Vompe, Vega Thurber et leurs collègues de l’OSU, de l’Université de Californie, de Santa Barbara, de l’Université d’État de l’Arizona et de l’Université d’Essex ont passé cinq ans à étudier 200 colonies de coraux sur un récif de la côte nord de Mo’orea, en Polynésie française. Moorea est une île du Pacifique Sud, à peu près à mi-chemin entre l’Australie et l’Amérique du Sud.
En raison de l’histoire récente du récif, il présente une opportunité unique d’examiner la réponse à la vague de chaleur, ont indiqué les chercheurs.
En 2010, une étoile de mer couronne d’épines et un cyclone ont détruit plus de 99 % des coraux, appuyant ainsi sur le bouton de réinitialisation du récif.
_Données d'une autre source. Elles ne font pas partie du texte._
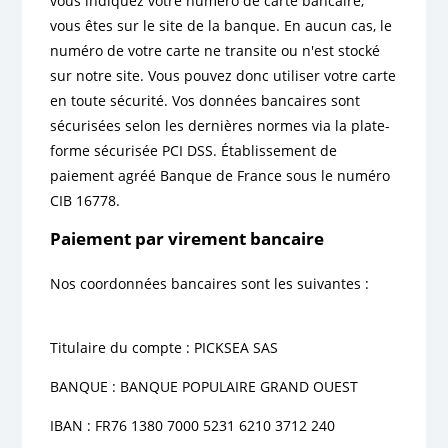
vous indiquez votre numéro de carte bancaire,
vous êtes sur le site de la banque. En aucun cas, le
numéro de votre carte ne transite ou n'est stocké
sur notre site. Vous pouvez donc utiliser votre carte
en toute sécurité. Vos données bancaires sont
sécurisées selon les dernières normes via la plate-
forme sécurisée PCI DSS. Établissement de
paiement agréé Banque de France sous le numéro
CIB 16778.
Paiement par virement bancaire
Nos coordonnées bancaires sont les suivantes :
Titulaire du compte : PICKSEA SAS
BANQUE : BANQUE POPULAIRE GRAND OUEST
IBAN : FR76 1380 7000 5231 6210 3712 240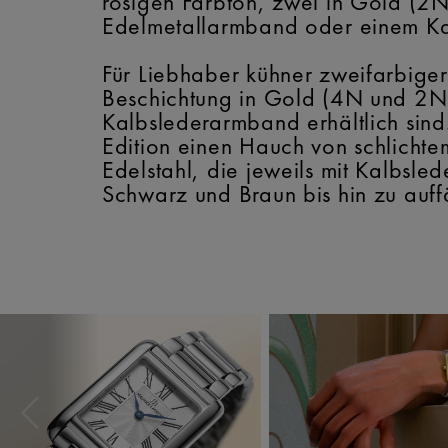
rosigen Farbton, zwei in Gold (2N
Edelmetallarmband oder einem Ka
Für Liebhaber kühner zweifarbiger
Beschichtung in Gold (4N und 2N
Kalbslederarmband erhältlich sind.
Edition einen Hauch von schlichte
Edelstahl, die jeweils mit Kalbsl
Schwarz und Braun bis hin zu auf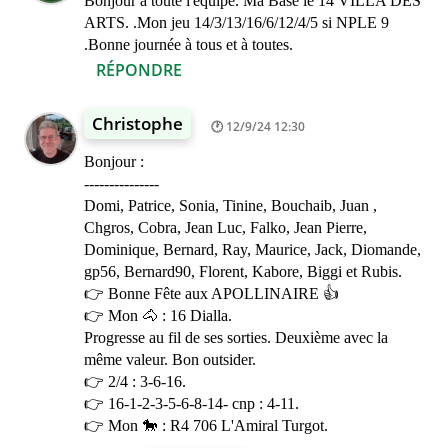
Bonjour à toute l'équipe. Ma Base le 14 VILLA DES
ARTS. .Mon jeu 14/3/13/16/6/12/4/5 si NPLE 9
.Bonne journée à tous et à toutes.
RÉPONDRE
Christophe
12/9/24 12:30
Bonjour :
---------------
Domi, Patrice, Sonia, Tinine, Bouchaib, Juan ,
Chgros, Cobra, Jean Luc, Falko, Jean Pierre,
Dominique, Bernard, Ray, Maurice, Jack, Diomande,
gp56, Bernard90, Florent, Kabore, Biggi et Rubis.
👉 Bonne Fête aux APOLLINAIRE 👍
👉 Mon 🐴 : 16 Dialla.
Progresse au fil de ses sorties. Deuxième avec la
même valeur. Bon outsider.
👉 2/4 : 3-6-16.
👉 16-1-2-3-5-6-8-14- cnp : 4-11.
👉 Mon 🐎 : R4 706 L'Amiral Turgot.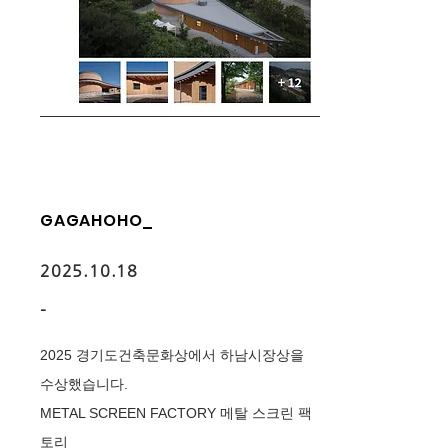
GAGAHOHO_
2025.10.18
-
2025 ​경기도건축문화상에서 하남시장상을
수상했습니다.
METAL SCREEN FACTORY 메탈 스크린 팩
토리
Les coraux se sont rétablis et ont traversé des vagues de chaleur relativement mineures en 2016 et 2017 avant de connaître la vague de chaleur marine la plus grave jamais enregistrée dans la région entre décembre 2018 et juillet 2019.
La deuxième vague de chaleur la plus grave a rapidement suivi, entre février et juillet 2020.
« Nous avons observé que certaines espèces de coraux semblent se souvenir de leur exposition aux vagues de chaleur marines passées et maintenir un niveau de santé plus élevé lors des vagues de chaleur ultérieures », a déclaré Vega Thurber. « Et la réponse mnésique d’Acropora retusa était fortement liée aux changements dans son microbiome, ce qui conforte l’idée selon laquelle la communauté microbienne joue un rôle dans ce processus. »
Les coraux de chou-fleur du genre Pocillopora sont restés en bonne santé pendant les épisodes de chaleur, et leurs microbiomes ont également montré une réponse de mémoire écologique, a-t-elle noté. Ils ont été perturbés par la première canicule de 2019 mais ont retrouvé leur état d’avant les perturbations malgré la deuxième canicule de 2020.
« Les membres des communautés microbiennes coralliennes ont des caractéristiques biologiques uniques qui les rendent plus adaptables et plus réactifs aux changements environnementaux : des cycles de génération courts, des populations de grande taille et un potentiel métabolique diversifié », a déclaré Vega Thurber. « Chez deux des trois espèces de coraux sur lesquelles nous nous sommes concentrés, nous avons identifié la résilience initiale du microbiome, l’acclimatation de l’hôte et du microbiome, ou développé une résistance du microbiome à un stress thermique répété. Ces deux derniers modèles sont cohérents avec le concept de mémoire écologique. »
D’autres chercheurs de l’État de l’Oregon impliqués dans la recherche étaient Thomas Sharpton, Hannah Epstein et Emily Schmeltzer. Sharpton est professeur agrégé de microbiologie et de statistiques ; Epstein était chercheur postdoctoral pendant l’étude et est maintenant maître de conférences à l’Université d’Essex ; Schmeltzer, doctorant dans le laboratoire de Vega Thurber, est diplômé et travaille comme biologiste à l’US Geological Survey.
La Fondation Gordon et Betty Moore a également soutenu cette recherche.